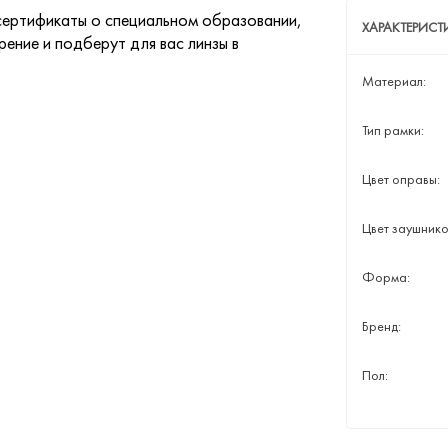
ертификаты о специальном образовании,
ХАРАКТЕРИСТ
ение и подберут для вас линзы в
Материал:
Тип рамки:
Цвет оправы:
Цвет заушнико
Форма:
Бренд:
Пол:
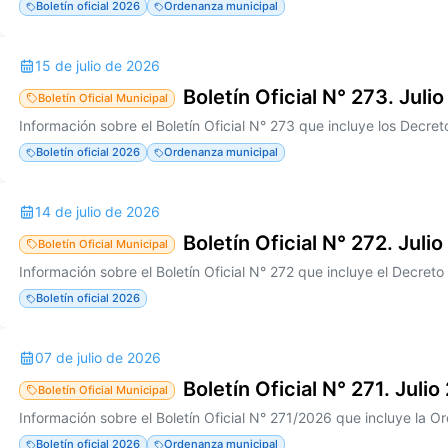
Boletín oficial 2026
Ordenanza municipal
15 de julio de 2026
Boletín Oficial N° 273. Juli
Boletín Oficial Municipal
Boletín oficial 2026
Ordenanza municipal
14 de julio de 2026
Boletín Oficial N° 272. Juli
Boletín Oficial Municipal
Información sobre el Boletín Oficial N° 272 que incluye el Decret
Boletín oficial 2026
07 de julio de 2026
Boletín Oficial N° 271. Juli
Boletín Oficial Municipal
Boletín oficial 2026
Ordenanza municipal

AIM OF THE EXERCISE:
Write the lines above out again exactly, excluding every picture.

WRITTEN SOLUTION:
ертификаты о специальном образовании,
ХАРАКТЕРИСТ
ение и подберут для вас линзы в
Материал:
Тип рамки:
Цвет оправы:
Цвет заушнико
Форма:
Бренд:
Пол:
Boletín oficial 2026
Ordenanza municipal
15 de julio de 2026
Boletín Oficial N° 273. Juli
Boletín Oficial Municipal
Boletín oficial 2026
Ordenanza municipal
14 de julio de 2026
Boletín Oficial N° 272. Juli
Boletín Oficial Municipal
Información sobre el Boletín Oficial N° 272 que incluye el Decret
Boletín oficial 2026
07 de julio de 2026
Boletín Oficial N° 271. Juli
Boletín Oficial Municipal
Boletín oficial 2026
Ordenanza municipal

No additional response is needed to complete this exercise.